Work task → The answer must be every line of the records below that contains the word "toate", copied out.

[Collected data]
[Start of section]

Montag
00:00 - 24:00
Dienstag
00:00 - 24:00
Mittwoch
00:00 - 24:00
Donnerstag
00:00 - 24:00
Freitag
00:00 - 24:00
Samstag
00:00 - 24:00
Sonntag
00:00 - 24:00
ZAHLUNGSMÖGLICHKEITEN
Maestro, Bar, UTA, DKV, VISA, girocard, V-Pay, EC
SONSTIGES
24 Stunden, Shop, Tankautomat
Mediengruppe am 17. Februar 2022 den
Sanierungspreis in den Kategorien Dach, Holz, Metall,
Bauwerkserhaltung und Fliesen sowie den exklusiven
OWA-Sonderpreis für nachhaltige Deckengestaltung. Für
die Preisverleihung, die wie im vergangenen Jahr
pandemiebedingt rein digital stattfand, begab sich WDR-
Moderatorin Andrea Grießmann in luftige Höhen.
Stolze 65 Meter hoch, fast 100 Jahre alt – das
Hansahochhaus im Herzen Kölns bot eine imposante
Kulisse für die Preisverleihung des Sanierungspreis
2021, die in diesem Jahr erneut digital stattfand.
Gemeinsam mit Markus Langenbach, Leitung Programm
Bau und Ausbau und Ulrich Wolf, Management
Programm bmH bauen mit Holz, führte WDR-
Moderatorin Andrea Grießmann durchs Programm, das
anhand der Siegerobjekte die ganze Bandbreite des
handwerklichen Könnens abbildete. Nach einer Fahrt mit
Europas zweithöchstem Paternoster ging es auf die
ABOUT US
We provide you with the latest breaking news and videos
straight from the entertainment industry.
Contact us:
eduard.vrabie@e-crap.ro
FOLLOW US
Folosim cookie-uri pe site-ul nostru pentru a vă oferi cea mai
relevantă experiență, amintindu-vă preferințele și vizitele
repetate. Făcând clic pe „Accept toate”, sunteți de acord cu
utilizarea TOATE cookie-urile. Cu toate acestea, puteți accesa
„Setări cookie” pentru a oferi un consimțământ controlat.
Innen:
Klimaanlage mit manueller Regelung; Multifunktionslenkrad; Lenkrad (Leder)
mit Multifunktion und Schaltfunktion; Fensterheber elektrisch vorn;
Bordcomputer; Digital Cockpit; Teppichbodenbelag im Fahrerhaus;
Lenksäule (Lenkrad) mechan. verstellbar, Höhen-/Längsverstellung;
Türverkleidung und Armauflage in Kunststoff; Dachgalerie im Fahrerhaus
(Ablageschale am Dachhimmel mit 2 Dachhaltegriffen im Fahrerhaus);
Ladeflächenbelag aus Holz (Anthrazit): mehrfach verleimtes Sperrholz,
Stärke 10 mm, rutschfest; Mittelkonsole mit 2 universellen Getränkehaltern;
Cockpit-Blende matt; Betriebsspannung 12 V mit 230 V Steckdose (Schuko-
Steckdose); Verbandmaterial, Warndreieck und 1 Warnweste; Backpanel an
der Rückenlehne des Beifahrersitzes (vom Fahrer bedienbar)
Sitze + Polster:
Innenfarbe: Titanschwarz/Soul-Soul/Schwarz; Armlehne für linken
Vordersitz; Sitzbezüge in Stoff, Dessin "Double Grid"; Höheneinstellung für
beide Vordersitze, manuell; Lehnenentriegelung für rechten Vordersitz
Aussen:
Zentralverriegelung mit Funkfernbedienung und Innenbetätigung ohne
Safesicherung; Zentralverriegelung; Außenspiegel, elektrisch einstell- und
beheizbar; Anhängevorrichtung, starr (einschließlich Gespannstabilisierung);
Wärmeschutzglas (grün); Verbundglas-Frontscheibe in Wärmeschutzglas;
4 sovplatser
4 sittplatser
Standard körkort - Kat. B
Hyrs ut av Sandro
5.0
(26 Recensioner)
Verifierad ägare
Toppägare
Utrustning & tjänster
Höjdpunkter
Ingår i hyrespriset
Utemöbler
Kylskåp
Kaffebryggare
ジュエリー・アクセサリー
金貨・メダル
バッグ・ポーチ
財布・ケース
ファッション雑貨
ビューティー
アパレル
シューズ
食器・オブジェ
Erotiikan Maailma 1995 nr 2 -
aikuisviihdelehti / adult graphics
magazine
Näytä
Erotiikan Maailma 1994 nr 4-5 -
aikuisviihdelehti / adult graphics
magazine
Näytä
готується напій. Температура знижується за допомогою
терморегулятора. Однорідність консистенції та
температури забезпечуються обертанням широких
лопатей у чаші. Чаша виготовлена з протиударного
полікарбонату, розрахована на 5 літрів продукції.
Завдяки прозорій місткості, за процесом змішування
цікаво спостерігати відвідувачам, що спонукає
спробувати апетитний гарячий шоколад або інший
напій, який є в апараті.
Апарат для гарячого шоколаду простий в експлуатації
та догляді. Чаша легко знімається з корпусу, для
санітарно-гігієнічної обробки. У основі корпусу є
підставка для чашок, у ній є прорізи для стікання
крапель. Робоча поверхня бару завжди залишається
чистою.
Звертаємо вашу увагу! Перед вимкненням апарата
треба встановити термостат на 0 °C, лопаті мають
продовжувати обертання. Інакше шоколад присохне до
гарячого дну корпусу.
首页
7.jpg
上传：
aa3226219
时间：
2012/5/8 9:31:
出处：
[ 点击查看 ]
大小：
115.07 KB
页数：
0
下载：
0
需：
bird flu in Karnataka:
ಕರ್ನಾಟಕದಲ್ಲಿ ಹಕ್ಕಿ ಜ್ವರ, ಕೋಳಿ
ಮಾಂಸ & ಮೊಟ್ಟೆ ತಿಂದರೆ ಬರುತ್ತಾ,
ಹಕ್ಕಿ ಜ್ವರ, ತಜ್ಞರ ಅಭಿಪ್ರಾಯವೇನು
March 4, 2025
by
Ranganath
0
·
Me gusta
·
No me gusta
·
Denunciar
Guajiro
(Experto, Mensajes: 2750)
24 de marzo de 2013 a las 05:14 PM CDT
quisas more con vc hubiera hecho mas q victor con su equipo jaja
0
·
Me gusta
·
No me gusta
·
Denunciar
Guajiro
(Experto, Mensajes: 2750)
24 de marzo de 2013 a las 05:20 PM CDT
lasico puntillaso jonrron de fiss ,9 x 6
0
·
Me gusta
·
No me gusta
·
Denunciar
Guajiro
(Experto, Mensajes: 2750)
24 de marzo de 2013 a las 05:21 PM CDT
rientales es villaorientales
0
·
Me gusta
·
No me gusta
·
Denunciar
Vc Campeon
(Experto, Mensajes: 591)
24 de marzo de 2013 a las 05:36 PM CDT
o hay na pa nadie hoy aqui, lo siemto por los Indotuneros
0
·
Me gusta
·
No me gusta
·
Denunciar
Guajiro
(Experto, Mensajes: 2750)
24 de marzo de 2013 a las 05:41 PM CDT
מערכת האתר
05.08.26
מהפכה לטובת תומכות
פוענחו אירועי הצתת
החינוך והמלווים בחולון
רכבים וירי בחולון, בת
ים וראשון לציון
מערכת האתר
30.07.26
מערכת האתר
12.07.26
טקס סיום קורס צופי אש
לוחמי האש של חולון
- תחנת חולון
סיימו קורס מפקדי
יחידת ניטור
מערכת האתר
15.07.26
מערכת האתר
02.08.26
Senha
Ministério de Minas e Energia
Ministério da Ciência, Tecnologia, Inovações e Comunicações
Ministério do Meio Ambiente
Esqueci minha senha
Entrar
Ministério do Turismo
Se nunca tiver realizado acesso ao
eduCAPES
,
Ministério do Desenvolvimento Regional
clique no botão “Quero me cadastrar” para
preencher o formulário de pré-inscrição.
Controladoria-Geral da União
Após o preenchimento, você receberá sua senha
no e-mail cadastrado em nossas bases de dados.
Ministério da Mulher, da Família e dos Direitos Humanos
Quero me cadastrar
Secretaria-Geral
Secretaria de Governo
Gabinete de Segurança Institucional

[End of section]

Completed exercise →
repetate. Făcând clic pe „Accept toate”, sunteți de acord cu
utilizarea TOATE cookie-urile. Cu toate acestea, puteți accesa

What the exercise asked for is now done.